If you already thought women were competitive, just wait until you have children.
The comparisons begin almost from the moment of conception and as for the birth, if you don't manage to push it out at home using just deep breaths and determination, you can be made to feel a bit of a failure – as if it matters as long as your baby is healthy and you survive.
But all of that pales into insignificance when the real choices about bringing up baby begin. That's when the mummy tribes start to form: the breast vs bottle-feeders; the pureeing disciples vs the baby-led weaners; the cloth vs disposable nappy users; even the co-sleepers vs the get-baby-in-its-own-room-as-fast-as-possible brigade.
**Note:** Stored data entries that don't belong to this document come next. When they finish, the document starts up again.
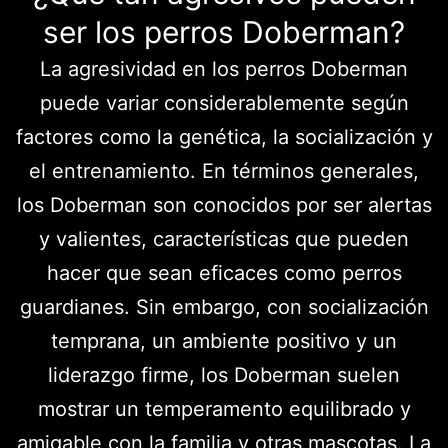
ser los perros Doberman?
La agresividad en los perros Doberman
puede variar considerablemente según
factores como la genética, la socialización y
el entrenamiento. En términos generales,
los Doberman son conocidos por ser alertas
y valientes, características que pueden
hacer que sean eficaces como perros
guardianes. Sin embargo, con socialización
temprana, un ambiente positivo y un
liderazgo firme, los Doberman suelen
mostrar un temperamento equilibrado y
amigable con la familia y otras mascotas. La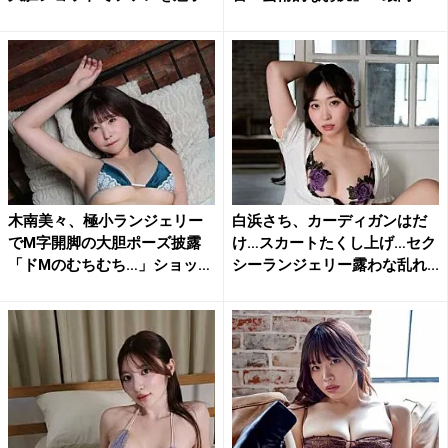
木南美々、極小ランジェリー
白浜さち、カーディガンはだ
でM字開脚の大胆ポーズ披露
け…スカートたくし上げ…セク
「ドMのむちむち…」ショッ
シーランジェリー露わな乱れ...
ト...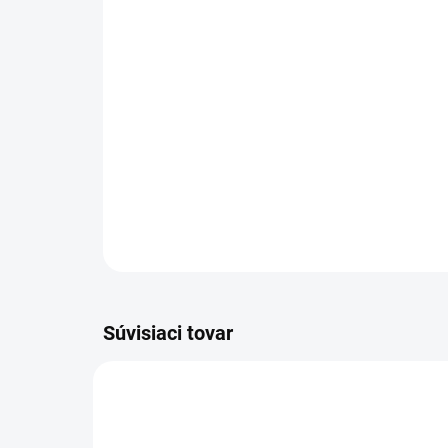
Súvisiaci tovar
8.227.0005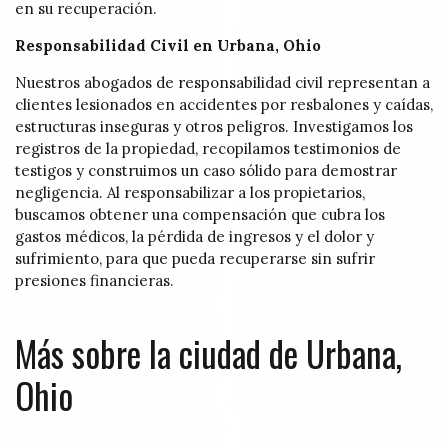
en su recuperación.
Responsabilidad Civil en Urbana, Ohio
Nuestros abogados de responsabilidad civil representan a
clientes lesionados en accidentes por resbalones y caídas,
estructuras inseguras y otros peligros. Investigamos los
registros de la propiedad, recopilamos testimonios de
testigos y construimos un caso sólido para demostrar
negligencia. Al responsabilizar a los propietarios,
buscamos obtener una compensación que cubra los
gastos médicos, la pérdida de ingresos y el dolor y
sufrimiento, para que pueda recuperarse sin sufrir
presiones financieras.
Más sobre la ciudad de Urbana,
Ohio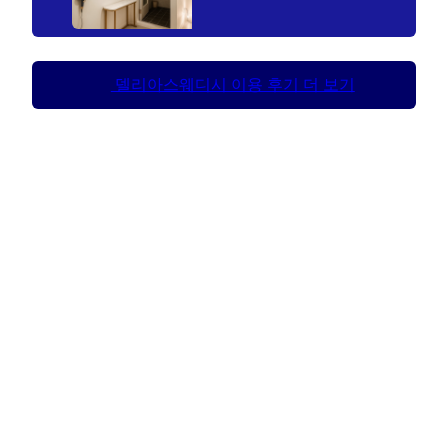
델리아스웨디시 이용 후기 더 보기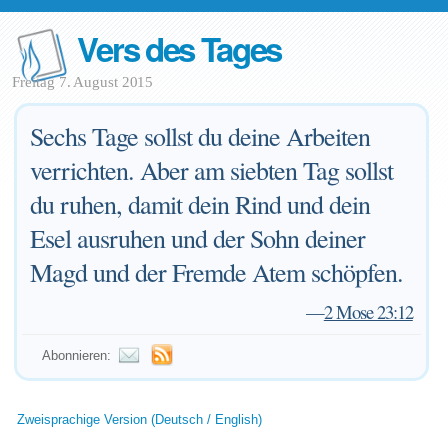
Vers des Tages
Freitag 7. August 2015
Sechs Tage sollst du deine Arbeiten
verrichten. Aber am siebten Tag sollst
du ruhen, damit dein Rind und dein
Esel ausruhen und der Sohn deiner
Magd und der Fremde Atem schöpfen.
—
2 Mose 23:12
Abonnieren:
Zweisprachige Version (Deutsch / English)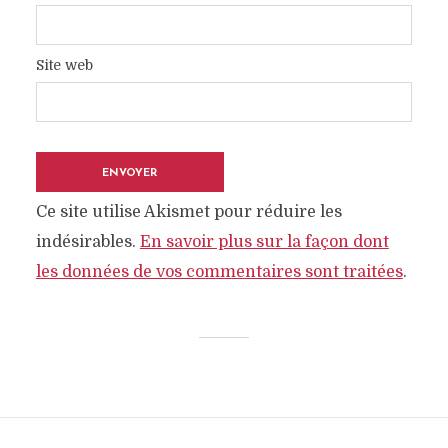
Site web
Ce site utilise Akismet pour réduire les
indésirables.
En savoir plus sur la façon dont
les données de vos commentaires sont traitées
.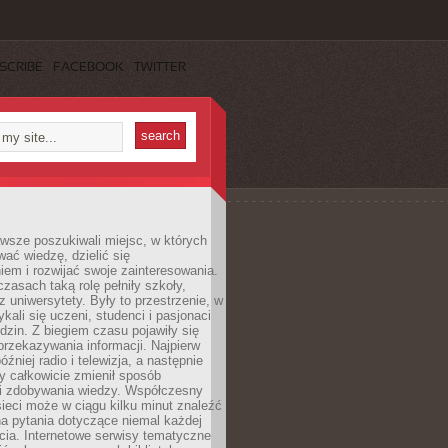
SCRIBE
FACEBOOK
TWITTER
wsze poszukiwali miejsc, w których
ać wiedzę, dzielić się
em i rozwijać swoje zainteresowania.
asach taką rolę pełniły szkoły,
az uniwersytety. Były to przestrzenie, w
ykali się uczeni, studenci i pasjonaci
dzin. Z biegiem czasu pojawiły się
rzekazywania informacji. Najpierw
óźniej radio i telewizja, a następnie
óry całkowicie zmienił sposób
 i zdobywania wiedzy. Współczesny
ieci może w ciągu kilku minut znaleźć
a pytania dotyczące niemal każdej
cia. Internetowe serwisy tematyczne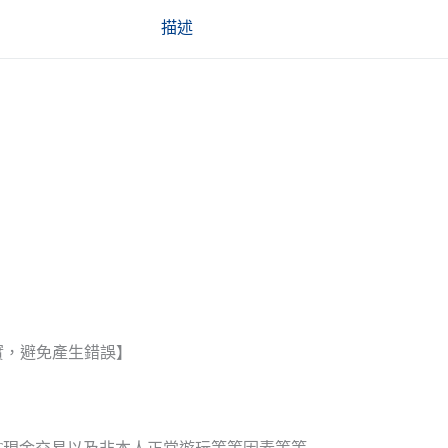
描述
實，避免產生錯誤】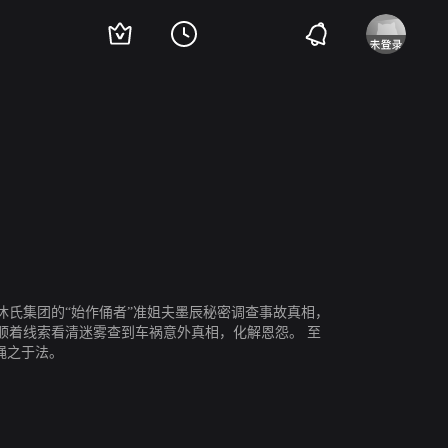
氏集团的“始作俑者”准姐夫墨辰秘密调查事故真相，
顺着线索看清迷雾查到车祸意外真相，化解恩怨。 至
绳之于法。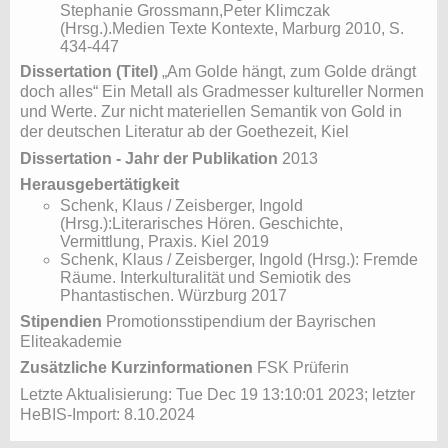
Stephanie Grossmann,Peter Klimczak
(Hrsg.).Medien Texte Kontexte, Marburg 2010, S.
434-447
Dissertation (Titel)
„Am Golde hängt, zum Golde drängt
doch alles“ Ein Metall als Gradmesser kultureller Normen
und Werte. Zur nicht materiellen Semantik von Gold in
der deutschen Literatur ab der Goethezeit, Kiel
Dissertation - Jahr der Publikation
2013
Herausgebertätigkeit
Schenk, Klaus / Zeisberger, Ingold
(Hrsg.):Literarisches Hören. Geschichte,
Vermittlung, Praxis. Kiel 2019
Schenk, Klaus / Zeisberger, Ingold (Hrsg.): Fremde
Räume. Interkulturalität und Semiotik des
Phantastischen. Würzburg 2017
Stipendien
Promotionsstipendium der Bayrischen
Eliteakademie
Zusätzliche Kurzinformationen
FSK Prüferin
Letzte Aktualisierung: Tue Dec 19 13:10:01 2023; letzter
HeBIS-Import: 8.10.2024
Later on, when baby is old enough for mum to think about a possible return to the workplace, those who go back to paid work can feel in a different universe to those who don't, and vice versa. Friends who stay at home full-time say it's mainly other women who look down on them and assume they have taken the "easy option". Others who work resent the term "full-time mum" and its implication that doing paid work means you are any less "full-time" than any other mother.
In truth, I think a lot of what feels like competitiveness comes from actually being quite unsure about what we are doing.
Even though every human being in the world has had a mother at some point in their lives, being a mum can often feel like a minority occupation. In the absence of parents or extended family nearby, the day-to-day business of looking after children has become a solitary activity. So many of us are muddling through, doing the best we can with very little experience and without the practical expertise of older women to draw on.
Add to that the importance our society places on paid work and the perceived loss of status that comes from leaving the workplace, however briefly, then the ridiculous pressure to achieve the right balance between work and home life and it's no wonder mothers find themselves clinging to one or other ideology of mothering as though their lives depend on it. The hundreds of books that play on parents' insecurities don't help.
The fact is, there is no such thing as the perfect choice for a child and there is no such thing as the perfect mother – a truth recognised by the psychoanalyst Donald Winnicott, who said all mothers could or should ever expect of themselves was to be "good enough".
If we are honest, none of us really knows what we are doing. But we do want the best for our children. And that's the important thing – to do the best we can and to respect each others' choices. And be glad that the lucky ones amongst us have the choices that we do (just watch Meryl Streep in the 1979 film Kramer vs. Kramer for a reminder of how things used to be).
So on Mother's Day this Sunday I pledge to try not to be judgemental about what other mothers do and to raise a glass to all of us for the simple miracle of making it through another day.